“Until Tomorrow” trend explained


Liv Bohler

Scrolling through your Instagram feed in the last 24 hours has most likely prompted some questions about the phrase “Until Tomorrow.” The fad features Instagram users posting one or more embarrassing pictures of themselves without any context except for this phrase, now tagged in over 1 million posts on the site. 

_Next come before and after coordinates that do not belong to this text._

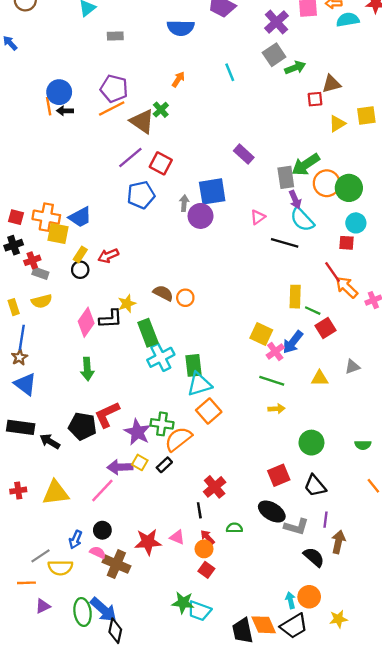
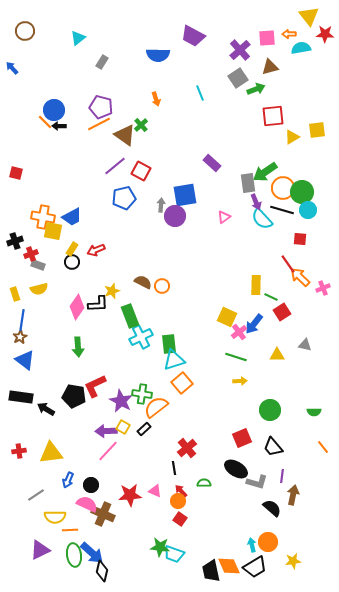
gray rectangle: (115, 36) -> (102, 62), turned -56
orange arrow: (178, 79) -> (156, 99), turned 128
brown triangle: (331, 84) -> (270, 67), moved
red square: (315, 99) -> (273, 116), size x1.6
orange line: (49, 106) -> (45, 122), turned -35
red square: (16, 217) -> (16, 173), moved
cyan circle: (356, 223) -> (308, 210), moved
black line: (285, 243) -> (282, 210), moved
gray triangle: (352, 367) -> (305, 345), turned 32
pink line: (102, 490) -> (108, 451), moved
blue arrow: (76, 540) -> (68, 480), moved
pink semicircle: (98, 552) -> (87, 504), size x1.5
gray line: (40, 556) -> (36, 495), moved
orange line: (26, 583) -> (70, 530), moved
purple triangle: (43, 606) -> (40, 550), size x1.5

This trend erupted after many teens—who are at home practicing social distancing after the outbreak of COVID-19—have been spending their new free time on social media. Like many Instagram challenges such as the “Long Run” challenge, where you spend the entire year taking a picture of yourself and posting it every day, and “#throwbackthursday,” where you post a picture of yourself from the past, the “Until Tomorrow” challenge is pretty simple. The task is to post an embarrassing picture of yourself from the past and keep the post up for 24 hours or “until tomorrow” with no context except for the phrase itself. If another user likes the photo, the poster messages the user who liked the photo and challenges them to participate. The challenge is open for everyone to participate and introduced many to the more casual side of social media. 

Manual Student Reactions:

“In this time of high stress and cancellations, it is nice to come together and share laughs instead of complaints or frustration. Seeing everyone’s pictures and videos reminded me of all the hilarious people I am lucky to know and I thought it was a nice unifying moment for young people. It was a risk but a reward for all!” Ella Cullen (12, HSU) said.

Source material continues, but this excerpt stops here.